Transportation and logistics

CASTLE Lab has a long history of working in the area of transportation. Our sponsors have spanned truckload and less-than-truckload trucking, rail, military air cargo and shipping companies, in addition to business jets and cryogenic gases. Our corporate partners have included many of the largest transportation companies in the world, who have presented us with a range of challenging problems. From this work, we developed a powerful set of modeling and algorithmic tools including the DRMS modeling library and approximate dynamic programming for solving these complex problems.

For a summary of some of our industrial projects, see our link for impact on industry. In the 1980's, we developed a model for planning the operations of less-than-truckload carriers at a time when this industry was undergoing significant change.
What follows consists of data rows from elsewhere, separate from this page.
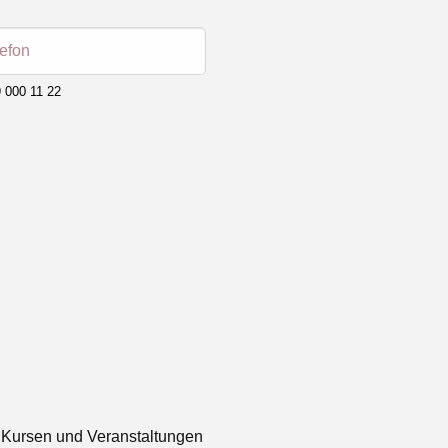
lefon
 000 11 22
 Kursen und Veranstaltungen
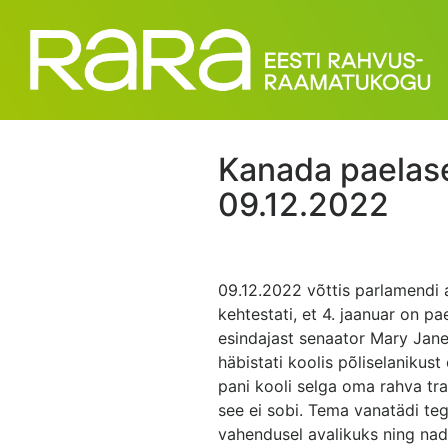
Kanada paelase
09.12.2022
09.12.2022 võttis parlamendi
kehtestati, et 4. jaanuar on p
esindajast senaator Mary Jane
häbistati koolis põliselanikust
pani kooli selga oma rahva tradi
see ei sobi. Tema vanatädi teg
vahendusel avalikuks ning nad 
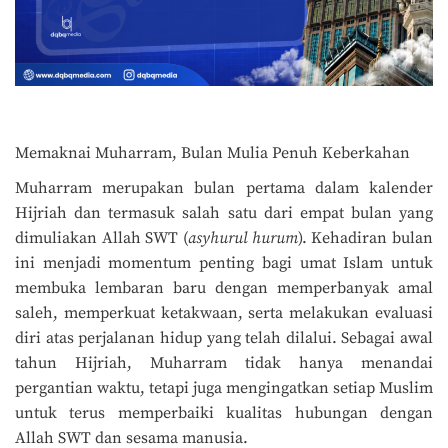
Memaknai Muharram, Bulan Mulia Penuh Keberkahan
Muharram merupakan bulan pertama dalam kalender
Hijriah dan termasuk salah satu dari empat bulan yang
dimuliakan Allah SWT (
asyhurul hurum
). Kehadiran bulan
ini menjadi momentum penting bagi umat Islam untuk
membuka lembaran baru dengan memperbanyak amal
saleh, memperkuat ketakwaan, serta melakukan evaluasi
diri atas perjalanan hidup yang telah dilalui. Sebagai awal
tahun Hijriah, Muharram tidak hanya menandai
pergantian waktu, tetapi juga mengingatkan setiap Muslim
untuk terus memperbaiki kualitas hubungan dengan
Allah SWT dan sesama manusia.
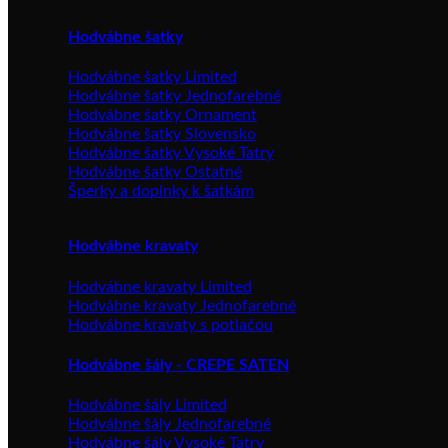
Hodvábne šatky
Hodvábne šatky Limited
Hodvábne šatky Jednofarebné
Hodvábne šatky Ornament
Hodvábne šatky Slovensko
Hodvábne šatky Vysoké Tatry
Hodvábne šatky Ostatné
Šperky a doplnky k šatkám
Hodvábne kravaty
Hodvábne kravaty Limited
Hodvábne kravaty Jednofarebné
Hodvábne kravaty s potlačou
Hodvábne šály - CREPE SATEN
Hodvábne šály Limited
Hodvábne šály Jednofarebné
Hodvábne šály Vysoké Tatry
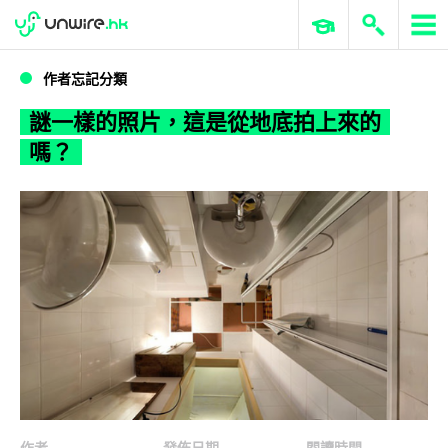
WWDC 2026
GenAI 與雲端科技專區
ERP 與商業 AI
謎一樣的照片，這是從地底拍上來的嗎？
作者忘記分類
謎一樣的照片，這是從地底拍上來的
嗎？
作者
發佈日期
閱讀時間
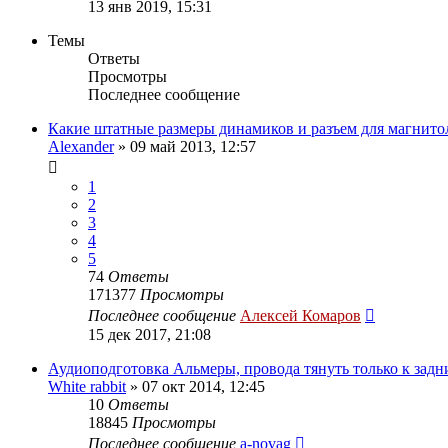
13 янв 2019, 15:31
Темы
Ответы
Просмотры
Последнее сообщение
Какие штатные размеры динамиков и разъем для магнит
Alexander
»
09 май 2013, 12:57
1
2
3
4
5
74
Ответы
171377
Просмотры
Последнее сообщение
Алексей Комаров
15 дек 2017, 21:08
Аудиоподготовка Альмеры, провода тянуть только к задн
White rabbit
»
07 окт 2014, 12:45
10
Ответы
18845
Просмотры
Последнее сообщение
a-novag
It was originally developed as "APOLLO" and then evolved to "Sysnet" (Sysnet is a registered trademark of Yellow), and was then marketed by Princeton Transportation Consulting Group (now a part of Manhattan Associates) as "Superspin," At one point, Superspin was used by virtually every LTL carrier in the industry. In 1995, new research led to our second consulting firm, Transport Dynamics.

Most of our work has focused on stochastic, dynamic models that arise in real-time operations, or as part of more detailed planning models. These problems were motivated by the need to plan fleets for truckload motor carriers, drivers for Yellow Freight, freight cars and locomotives for railroads and cargo aircraft for the airlift mobility command of the Air Force. These problems formed the motivation for our research in approximate dynamic programming.
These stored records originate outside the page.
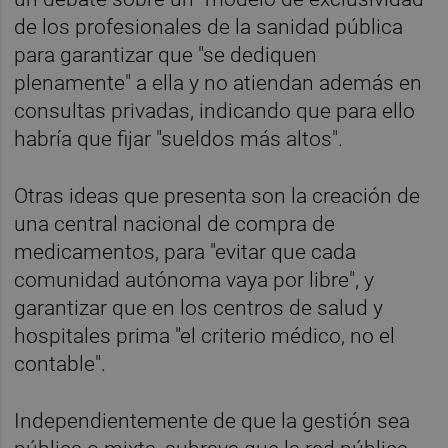
de los profesionales de la sanidad pública
para garantizar que "se dediquen
plenamente" a ella y no atiendan además en
consultas privadas, indicando que para ello
habría que fijar "sueldos más altos".
Otras ideas que presenta son la creación de
una central nacional de compra de
medicamentos, para "evitar que cada
comunidad autónoma vaya por libre", y
garantizar que en los centros de salud y
hospitales prima "el criterio médico, no el
contable".
Independientemente de que la gestión sea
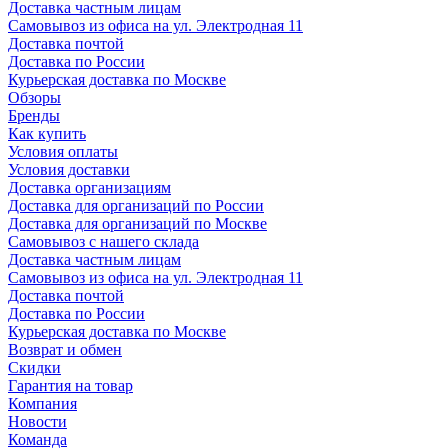
Доставка частным лицам
Самовывоз из офиса на ул. Электродная 11
Доставка почтой
Доставка по России
Курьерская доставка по Москве
Обзоры
Бренды
Как купить
Условия оплаты
Условия доставки
Доставка организациям
Доставка для организаций по России
Доставка для организаций по Москве
Самовывоз с нашего склада
Доставка частным лицам
Самовывоз из офиса на ул. Электродная 11
Доставка почтой
Доставка по России
Курьерская доставка по Москве
Возврат и обмен
Скидки
Гарантия на товар
Компания
Новости
Команда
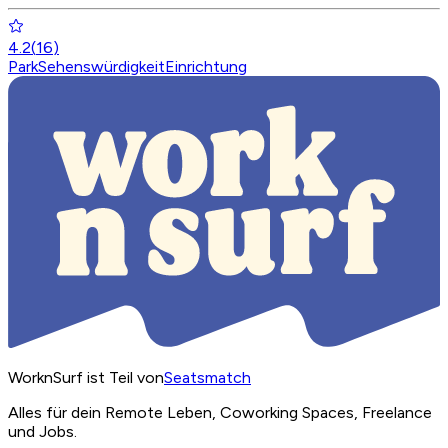
4.2
(
16
)
Park
Sehenswürdigkeit
Einrichtung
WorknSurf ist Teil von
Seatsmatch
Alles für dein Remote Leben, Coworking Spaces, Freelance
und Jobs.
In a recent project, a model based on approximate dynamic programming was shown to closely simulate the dispatching decisions of Schneider National, one of the nation's largest truckload motor carrier with a fleet of over 15,000 drivers. Modeling this process required solving a dynamic program which featured a state variable with millions of dimensions. In addition, the model had to handle the complex operational details required to properly model the management of drivers and loads. For a paper on the project to appear in Transportation Science, click here (c) Informs. This project was the winner of the 2009 Daniel H. Wagner Prize in operations research, which recognizes contributions to new methodology in the context of real applications. To view the short paper submitted for the award, click here.
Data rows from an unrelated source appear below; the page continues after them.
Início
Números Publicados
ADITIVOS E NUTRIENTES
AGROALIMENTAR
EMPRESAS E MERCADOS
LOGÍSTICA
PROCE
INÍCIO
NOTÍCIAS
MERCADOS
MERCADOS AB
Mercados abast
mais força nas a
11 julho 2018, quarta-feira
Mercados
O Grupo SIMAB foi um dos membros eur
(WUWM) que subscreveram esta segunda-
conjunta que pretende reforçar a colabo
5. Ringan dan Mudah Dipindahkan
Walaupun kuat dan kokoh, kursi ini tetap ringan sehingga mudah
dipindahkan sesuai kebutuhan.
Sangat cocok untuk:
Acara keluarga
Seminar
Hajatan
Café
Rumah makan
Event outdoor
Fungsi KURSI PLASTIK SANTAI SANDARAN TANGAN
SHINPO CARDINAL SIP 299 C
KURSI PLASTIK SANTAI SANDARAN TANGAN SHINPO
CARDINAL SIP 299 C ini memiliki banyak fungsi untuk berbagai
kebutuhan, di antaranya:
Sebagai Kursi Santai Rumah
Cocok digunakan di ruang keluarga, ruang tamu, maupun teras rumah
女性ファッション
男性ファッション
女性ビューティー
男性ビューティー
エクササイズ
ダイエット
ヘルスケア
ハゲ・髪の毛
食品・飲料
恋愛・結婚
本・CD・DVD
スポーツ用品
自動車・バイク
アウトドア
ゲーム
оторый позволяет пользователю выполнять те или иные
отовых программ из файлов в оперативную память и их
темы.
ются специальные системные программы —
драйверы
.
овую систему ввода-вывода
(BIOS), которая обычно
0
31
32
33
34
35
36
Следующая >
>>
Using ADP, we have also developed models for managing freight cars at Norfolk Southern, and recently we completed the first production-quality optimization model (using ADP) for planning and management locomotives at Norfolk Southern. This is the first formal optimization model (called "PLASMA") that can handle all of the operational details of a North American freight railroad, including penalties for breaking locomotive consists, delaying trains when necessary, and while simultaneously routing power toward shop. It will reposition locomotives to locations where power may be needed in the future, either as extra locomotives on a train or as light engine moves. It can handle locomotive attributes such as being leader-qualified, managing foreign power, or the handling the proper management of road and yard units. PLASMA can be as either a strategic planning tool or a real-time operational system.

 

 

 

We have also been developing models for Netjets, the first and largest operator in the fractional-jet ownership business (customers own a fraction of a jet). Netjets manages over 600 jets which are operated by over 2000 pilots. The problem requires simultaneously planning the assignment of pilots to aircraft to customers, while capturing a wide range of operating policies. Our model is used by Netjets to study new operating policies.

 

 

 

 

 

In a separate project, we developed SPARES, a model based on approximate dynamic programming, to guide decisions on what parts to order, when, and where they should be stored. The logic handles hundreds of spare parts, including many high-value spare parts where there might be five spares spread among 20 locations. SPARES produces a simple-to-use policy that describes how spares should be allocated among a network of facilities. The logic handles both expendable and rotable parts, and also handles lead times that can extend to six or nine months.

 

 

In addition to our work with civilian companies, we have in addition worked on several problems for the air force. A recent project used approximate dynamic programming to produce a realistic, intelligent simulator that adaptly learns how to use tankers for mid-air refueling. Another project involved developing an airlift simulator which introduces the novel idea of modeling the information available to a controller. This model was used in a project for the Canadian Air Force to estimate the cost of uncertainty, and demonstrate the power of approximate dynamic programming to produce robust solutions.